- **Work item**:
Without the pictures, can you quote each line below exactly?

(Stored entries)

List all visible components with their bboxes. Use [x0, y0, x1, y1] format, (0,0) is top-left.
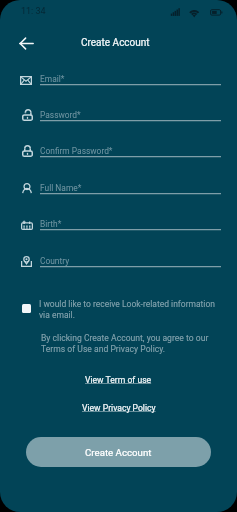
button[interactable]: View Term of use — [85, 375, 152, 385]
button[interactable]: I would like to receive Look-related inf… — [22, 299, 222, 323]
staticText: Full Name* — [40, 183, 82, 193]
staticText: Create Account — [81, 37, 150, 49]
button[interactable]: Email* — [0, 65, 237, 89]
button[interactable]: Back — [12, 29, 40, 57]
staticText: Birth* — [40, 219, 62, 229]
staticText: Country — [40, 256, 70, 266]
button[interactable]: Country — [0, 247, 237, 271]
staticText: Confirm Password* — [40, 146, 113, 156]
button[interactable]: Birth* — [0, 210, 237, 234]
button[interactable]: View Privacy Policy — [82, 403, 156, 413]
staticText: I would like to receive Look-related inf… — [39, 299, 219, 320]
staticText: Password* — [40, 110, 81, 120]
staticText: 11: 34 — [21, 6, 46, 17]
button[interactable]: Create Account — [26, 437, 211, 467]
staticText: Email* — [40, 74, 65, 84]
staticText: Create Account — [85, 447, 152, 458]
staticText: By clicking Create Account, you agree to… — [41, 333, 213, 354]
button[interactable]: Password* — [0, 101, 237, 125]
button[interactable]: Full Name* — [0, 174, 237, 198]
button[interactable]: Confirm Password* — [0, 137, 237, 161]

- **Solution**:
List all visible components with their bboxes. Use [x0, y0, x1, y1] format, (0,0) is top-left.
button[interactable]: View Term of use — [85, 375, 152, 385]
button[interactable]: I would like to receive Look-related inf… — [22, 299, 222, 323]
staticText: Full Name* — [40, 183, 82, 193]
staticText: Create Account — [81, 37, 150, 49]
button[interactable]: Email* — [0, 65, 237, 89]
button[interactable]: Back — [12, 29, 40, 57]
staticText: Birth* — [40, 219, 62, 229]
staticText: Country — [40, 256, 70, 266]
button[interactable]: Country — [0, 247, 237, 271]
staticText: Confirm Password* — [40, 146, 113, 156]
button[interactable]: Birth* — [0, 210, 237, 234]
button[interactable]: View Privacy Policy — [82, 403, 156, 413]
staticText: I would like to receive Look-related inf… — [39, 299, 219, 320]
staticText: Password* — [40, 110, 81, 120]
staticText: 11: 34 — [21, 6, 46, 17]
button[interactable]: Create Account — [26, 437, 211, 467]
staticText: Email* — [40, 74, 65, 84]
staticText: Create Account — [85, 447, 152, 458]
staticText: By clicking Create Account, you agree to… — [41, 333, 213, 354]
button[interactable]: Password* — [0, 101, 237, 125]
button[interactable]: Full Name* — [0, 174, 237, 198]
button[interactable]: Confirm Password* — [0, 137, 237, 161]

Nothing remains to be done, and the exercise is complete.